Like most skills, tidying can be broken down into just a few basic components.  The skill of tidying requires only two:  the first is making a decision whether or not to keep something, the second is to decide where to put it the thing you are keeping.  The keeping of things is actually the biggest challenge.  Many people store similar things in several different spaces.  That’s where Ms. Kondo comes to the rescue with a clear step by step manual.  If you go about tidying and organizing room by room, you will simply be spinning your wheels.  The process won’t adhere.  She recommends that you gather up all similar items in one place and attack it with gusto.  It is the only way you will experience the mental shift, by seeing all that you actually have and contrasting that by your actual needs.  

And that’s the rub of it isn’t it?  What do you really need?  How do you decide what items to keep?  Marie Kondo throughout her beautiful manual on tidying, keeps referring to items as almost sentient beings.  We put a lot of extra little attachments into our possessions, and that’s really the root of the problem.  All those possessions, all those things distract us from our own truth.  Being tidy isn’t about storing thing away.  You cannot organize clutter.  Storage is just a temporary means of hiding your disorganization.  If you want to truly embrace a tidy life, you have to be willing to address your own feelings towards your possessions.   You have to be willing to let go.  

Letting go is the most important part.  You can’t even think of putting things away until you have finished with discarding the things that you no longer need.  You have to have a picture of what you want for yourself and your life if you want to really know what you need.  It seems hard, but Marie Kondo states that it’s actually very simple.  The ultimate goal in every life is the same – to be happy. For your possessions to contribute to that goal, they too, need to make you happy.  
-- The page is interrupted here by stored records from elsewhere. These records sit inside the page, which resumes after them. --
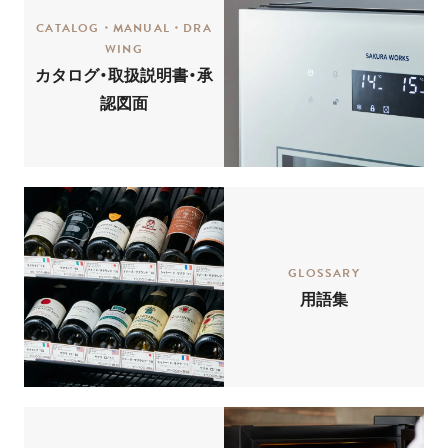
CATALOG・MANUAL・DRA
WING
カタログ・取扱説明書・承
認図面
GLOSSARY
用語集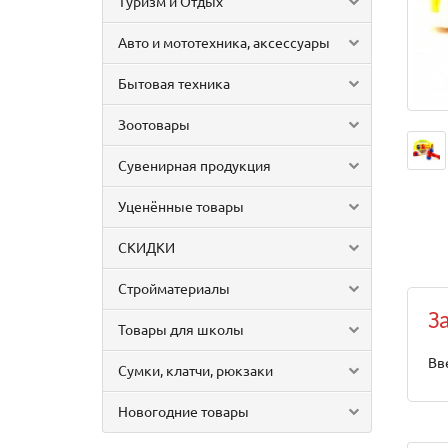
Туризм и Отдых
Авто и мототехника, аксессуары
Бытовая техника
Зоотовары
Сувенирная продукция
Уценённые товары
СКИДКИ
Стройматериалы
З
Товары для школы
Вв
Сумки, клатчи, рюкзаки
Новогодние товары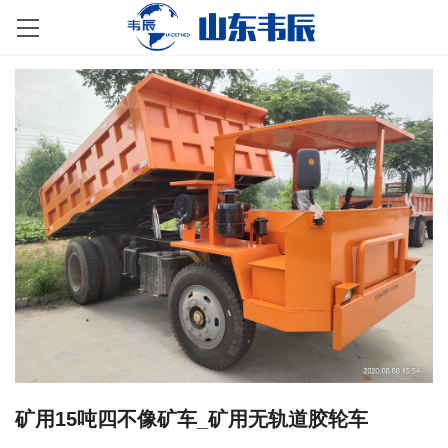
矿用15吨四不像矿车_矿用无轨道胶轮车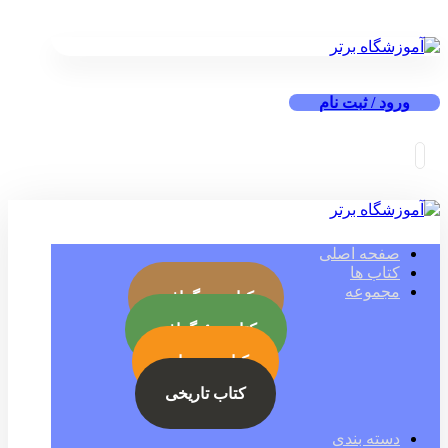
ورود / ثبت نام
صفحه اصلی
کتاب ها
مجموعه
کتاب بیوگرافی
کتاب جئوگرافی
کتاب رمز ارز
کتاب تاریخی
دسته بندی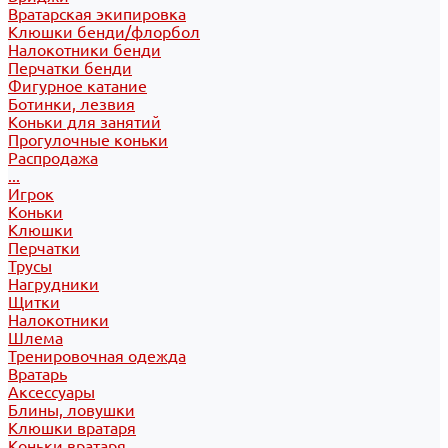
Вратарская экипировка
Клюшки бенди/флорбол
Налокотники бенди
Перчатки бенди
Фигурное катание
Ботинки, лезвия
Коньки для занятий
Прогулочные коньки
Распродажа
...
Игрок
Коньки
Клюшки
Перчатки
Трусы
Нагрудники
Щитки
Налокотники
Шлема
Тренировочная одежда
Вратарь
Аксессуары
Блины, ловушки
Клюшки вратаря
Коньки вратаря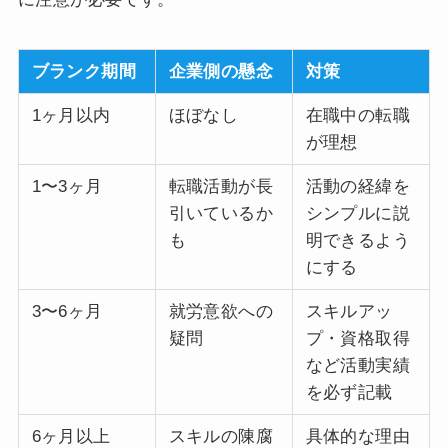
ブランク期間
企業側の懸念
対策
1ヶ月以内
ほぼなし
在職中の転職
が理想
1〜3ヶ月
転職活動が長
活動の経緯を
引いているか
シンプルに説
も
明できるよう
にする
3〜6ヶ月
就労意欲への
スキルアッ
疑問
プ・資格取得
など活動実績
を必ず記載
6ヶ月以上
スキルの陳腐
具体的な理由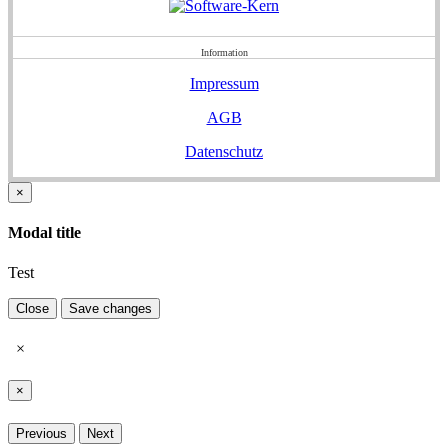
Information
Impressum
AGB
Datenschutz
×
Modal title
Test
Close
Save changes
×
×
Previous
Next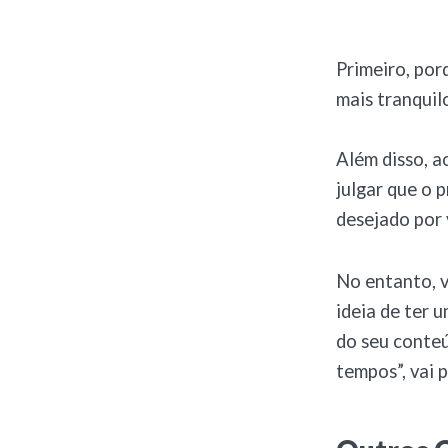
Primeiro, por
mais tranquil
Além disso, 
julgar que o 
desejado por 
No entanto, v
ideia de ter 
do seu conteú
tempos”, vai p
That’s why Ms. Kondo makes it clear in her manual, that tidying really needs to be a solo process.  You really can’t involve other people in your life because what makes you happy is ultimately your business.  Especially parents can have trouble watching their children let go of toys and mementos from the past.  The past may have been shared but the burden of responsibility for the possessions usually falls on only one person’s shoulders.  Often those toys and mementos are given as “gifts” to younger siblings or the parents.  Unless the item brings them useful joy, you are not giving a gift, you are giving a burden.  Likewise you cannot under any circumstances assume the responsibility for disposing of someone else’s things.  You cannot ever really know what brings happiness to someone other than yourself.   Especially when you have trouble knowing what brings you happiness!

Of one thing that Ms. Kondo is sure, the process of tidying will bring you happiness.  Particularly when she lays it out for you step by step.  Start with the simple category of clothes, then books, papers, those pesky sundry items and then the sentimental items and all those mementos.  Most people would think it would make the most sense to start with the hardest first, but not in this case.  Tidying is a skill that must first be learned and then practiced.  You can’t expect it to be a working on-going process if you haven’t given yourself an opportunity to learn how to do it by allowing practice and letting yourself make some mistakes.  

Not that I would know anything about tidying mistakes…hmm…

What I can tell you is that I myself now have eight bags of clothes for charity.  And…folding socks makes me expressly happy!